Data were evaluated by ANOVA and the Tukey’s multiple-comparison test using the InStat program (GraphPad). Where appropriate (comparison of two groups only), two-tailed paired or unpaired t tests were performed. Paired t tests were used for the analysis of data involving split-mouth experimental design. All mouse and NHP experiments were performed two times or more for verification, except for the aging study (Fig. 3B), which was performed once but involved four independent comparisons (age groups) with consistent results. A p value <0.05 was taken as the level of significance.

Results

C3 mediates P. gingivalis–induced periodontal inflammation and bone loss

To determine the role of C3 in periodontitis, we first compared C3−/− mice and C3+/+ (WT) controls in the P. gingivalis–induced periodontitis model, which involves inoculation of this bacterium via oral gavage (39, 41). At termination of the experiment (42 d after the last oral gavage), P. gingivalis–inoculated C3−/− mice exhibited significantly less bone loss as compared with P. gingivalis–inoculated WT controls (p < 0.01; Fig. 1A). The inhibition of bone loss caused by C3 deficiency correlated with significantly decreased mRNA and protein expression of inflammatory and bone-resorptive cytokines (TNF, IL-1β, IL-6, IL-17A, and IL-23; p < 0.01; Fig. 1B and 1C, respectively). These data show that C3 is required for maximal inflammation and bone loss in P. gingivalis–induced periodontitis in mice.

FIGURE 1.
FIGURE 1.

C3 deficiency protects against P. gingivalis–induced inflammatory periodontal bone loss. C3+/+ (WT) or C3−/− mice were orally inoculated with P. gingivalis or vehicle only (sham) and 42 d postinoculation were assessed for periodontal bone loss (A) and for mRNA (B) and protein (C) expression of the indicated cytokines in the gingiva. The mRNA expression levels were normalized against GAPDH mRNA and expressed as fold induction relative to the transcript levels of sham-infected WT mice, which were assigned an average value of 1. Data are means ± SD (n = 5 mice/group). *p < 0.01 compared with sham-infected WT, p < 0.01 between P. gingivalis–infected C3−/− and P. gingivalis–infected WT (ANOVA; main p < 0.001 in each experiment analyzed).

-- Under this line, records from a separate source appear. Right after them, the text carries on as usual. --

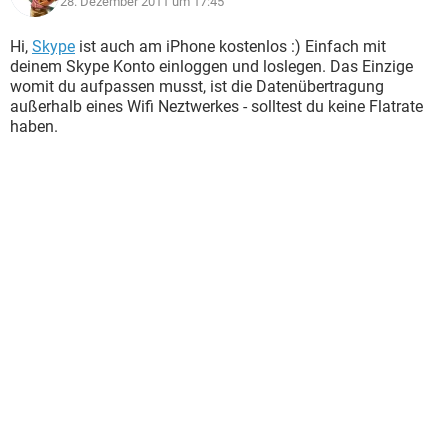
28. Dezember 2011 um 17:45
Hi,
Skype
ist auch am iPhone kostenlos :) Einfach mit
deinem Skype Konto einloggen und loslegen. Das Einzige
womit du aufpassen musst, ist die Datenübertragung
außerhalb eines Wifi Neztwerkes - solltest du keine Flatrate
haben.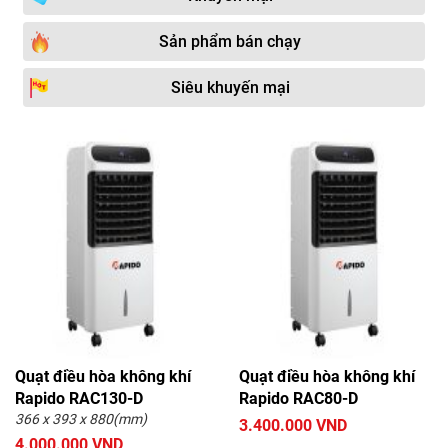
Sản phẩm bán chạy
Siêu khuyến mại
Quạt điều hòa không khí
Quạt điều hòa không khí
Rapido RAC130-D
Rapido RAC80-D
366 x 393 x 880(mm)
3.400.000 VND
4.000.000 VND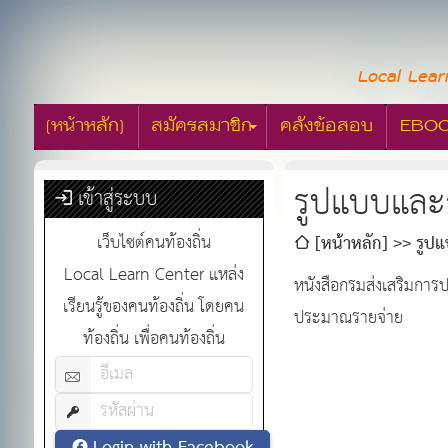
Local Lear
[หน้าหลัก]
สมัครสมาชิก
คลังข้อสอบ
EBO
รูปแบบและ
เข้าสู่ระบบ
เว็บไซต์คนท้องถิ่น
[หน้าหลัก]
รูป
Local Learn Center แหล่ง
หนังสือกรมส่งเสริมกา
เรียนรู้ของคนท้องถิ่น โดยคน
ประมาณรายจ่าย
ท้องถิ่น เพื่อคนท้องถิ่น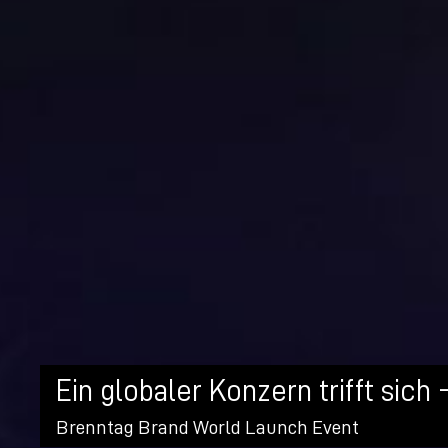
Ein globaler Konzern trifft sich -
Brenntag Brand World Launch Event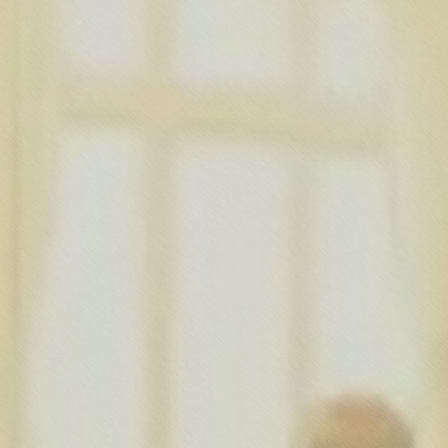
プライバシーポリシー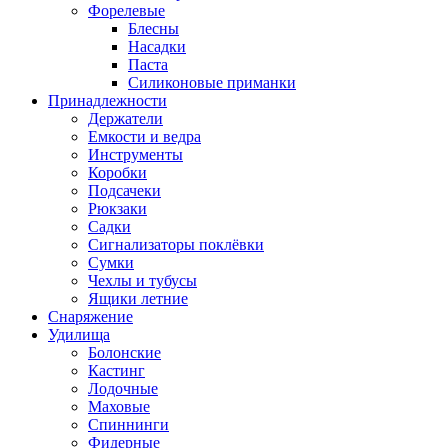
Форелевые
Блесны
Насадки
Паста
Силиконовые приманки
Принадлежности
Держатели
Емкости и ведра
Инструменты
Коробки
Подсачеки
Рюкзаки
Садки
Сигнализаторы поклёвки
Сумки
Чехлы и тубусы
Ящики летние
Снаряжение
Удилища
Болонские
Кастинг
Лодочные
Маховые
Спиннинги
Фидерные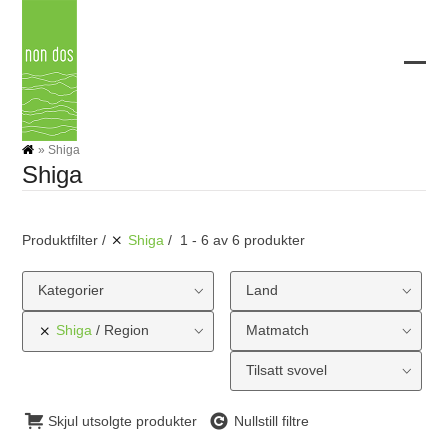
Skip
to
content
Ope
Clos
mobi
mobi
men
men
»
Shiga
Shiga
Produktfilter
Shiga
1 - 6 av 6 produkter
Kategorier
Land
Shiga
Region
Matmatch
Tilsatt svovel
Skjul utsolgte produkter
Nullstill filtre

C3 is not required for the initial rise of the dysbiotic microbiota but contributes to its sustenance

We have recently reported that the capacity of P. gingivalis to colonize the murine periodontium and cause elevation of the total bacterial counts requires intact C5aR signaling (22, 24). In this regard, P. gingivalis can activate C5aR by releasing the C5a fragment from complement component C5 through the action of its cysteine proteinases (gingipains) (27, 47, 48). Consistent with its ability to activate C5aR independently of the canonical activation of the complement cascade, P. gingivalis retained its capacity to colonize the periodontium of C3−/− mice and significantly increased total microbiota counts (comparable with its effects in WT mice), as determined 7 d postinoculation (p < 0.01; Fig. 2A). In contrast, as expected, P. gingivalis failed to colonize C5aR-deficient (C5ar−/−) mice, which therefore maintained similar total microbiota counts relative to sham-inoculated C5ar−/− controls (Fig. 2A). Interestingly, 42 d postinoculation, the total microbiota counts in P. gingivalis–colonized C3−/− mice were significantly (p < 0.01) decreased relative to those of P. gingivalis–colonized WT mice and approached the microbiota counts of sham-inoculated C3−/− mice (Fig. 2B). Taken together with Fig. 1, these data suggest that C3 is not required for P. gingivalis colonization and the initial elevation of the total microbiota counts, but it is crucial for long-term sustenance of the dysbiotic microbiota and the induction of maximal inflammatory bone loss.

FIGURE 2.
FIGURE 2.

P. gingivalis colonization and its effects on the microbiota in the periodontium of WT or complement-deficient mice. WT, C3−/−, or C5ar−/− mice were orally inoculated with P. gingivalis or vehicle only (Sham) and were euthanized 7 (A) or 42 d (B) later. The numbers of P. gingivalis and of total bacteria in the periodontal tissue were determined using qPCR of the ISPg1 gene (P. gingivalis) or the 16S rRNA gene (total bacteria). Data are means ± SD (n = 5–6 mice/group). The WT group included three C3+/+ and three C5ar+/+ mice that yielded similar results and were grouped together. *p < 0.01 between the indicated groups (unpaired t test).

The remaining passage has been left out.